4

20 5 14
                                    

Uyanan kadın gözünü açmadan mırıldanıp esnerken gece yattığı koltuktan daha rahat bir yerde olduğunu hissedince yavaşça gözlerini açtı. Etrafa bakınmak için yavaşça doğrulduğunda kendi odası gibi her şeyi simsiyah olan bir odada olduğunu gördü, yorganı kaldırmasıyla üzerindekileri görmesi bir olmuştu. Üzerinde beyaz kendine oldukça büyük gelen tişört vardı, bakışlarını yatağın diğer tarafına çevirdiğinde yorganın bozulmuş olduğunu görünce Chris'in de burada yattığını anlaması zor olmamıştı.

Baş ağrısını görmezden gelerek yataktan kalktığında sandalyenin üzerine özenle konulmuş elbisesini görmüştü ama şu an onu giymek gibi düşüncesi yoktu. Odadan çıktığında koridorun diğer ucundaki merdivenlere ilerleyip aşağıya indiğinde mutfaktan gelen seslerle oraya girdiğinde Chris'in tezgah başında bir şeyler hazırladığını gördü, üstsüz bir şekilde.

"Günaydın."

Daisy'nin sesini duyan Chris yavaşça ona doğru döndükten sonra onu inceleyip konuşmaya başladı.

"Günaydın."

Kadın yavaşça ona doğru yaklaşırken sargıyı çıkardığını gördüğünde kaşlarını çatıp konuşmaya başladı.

"Sargıyı neden çıkardın?"
"Kan olmuştu sonra bir daha sarmakla uğraşmadım."

Kafasını salladıktan sonra tezgaha yaslanıp Chris'in hazırladığı şeyleri incelerken adam ona doğru döndü.

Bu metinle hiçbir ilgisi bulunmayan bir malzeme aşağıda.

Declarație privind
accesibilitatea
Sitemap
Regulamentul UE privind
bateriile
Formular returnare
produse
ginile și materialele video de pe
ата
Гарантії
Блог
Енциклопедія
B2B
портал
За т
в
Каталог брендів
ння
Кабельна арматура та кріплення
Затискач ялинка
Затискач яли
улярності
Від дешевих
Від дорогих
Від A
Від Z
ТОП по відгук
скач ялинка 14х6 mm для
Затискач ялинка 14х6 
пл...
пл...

"Gece koltuğa sığamadın sanırım."

Chris kahkaha attığında Daisy'de gülerken adam kolunu tezgaha yaslayıp gülmeye devam edip konuşmaya başladı.

"Aslında sığamayan sendin, sürekli oflayıp mırıldanıp olduğun yerde dönüp durdun."

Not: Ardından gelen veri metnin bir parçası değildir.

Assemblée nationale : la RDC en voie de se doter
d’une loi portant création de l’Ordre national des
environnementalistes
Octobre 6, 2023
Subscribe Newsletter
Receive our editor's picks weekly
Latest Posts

Daisy gülerken omuz silktiğinde Chris onu izledi.

"Rahatıma düşkün olmam benim suçum değil."
"Evet bunu çok net bir şekilde öğrendim."

Adam tezgahtaki tabakları aldığında kadında ona yardım etmek için kalan tabakları aldı ve adamı takip etti, bahçeye çıktıklarında büyük masanın baştan sona dolu olduğunu gören kadın bakışlarını etrafta gezdirdi.

"Baban birazdan burada olur, konuşmak istersin diye düşündüm."
"Dün geceyi anlatmamız gerekiyor neler olduğunu çözebilmemiz için."

Masaya oturduklarında ikiside sessizce tabaklarını yiyecekleri kadar doldururken Chris yine konuşmaya başladı.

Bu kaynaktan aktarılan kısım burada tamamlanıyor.